[[ GIVEN INFORMATION, beginning ]]

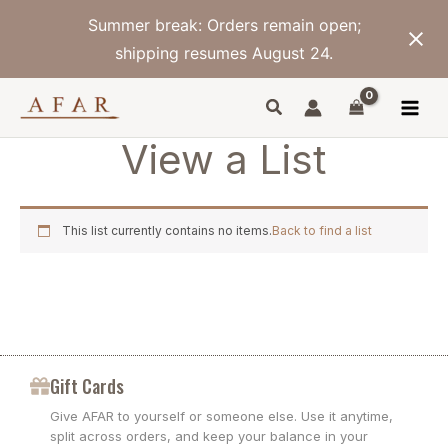
Skip
Summer break: Orders remain open;
to
content
shipping resumes August 24.
View a List
This list currently contains no items.
Back to find a list
Gift Cards
Give AFAR to yourself or someone else. Use it anytime,
split across orders, and keep your balance in your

[[ GIVEN INFORMATION, end ]]

# WHAT IS EXPECTED
Your answer must restate the entries word for word and contain no pictures.

# TASK RESULT
Skip
Summer break: Orders remain open;
to
content
shipping resumes August 24.
View a List
This list currently contains no items.
Back to find a list
Gift Cards
Give AFAR to yourself or someone else. Use it anytime,
split across orders, and keep your balance in your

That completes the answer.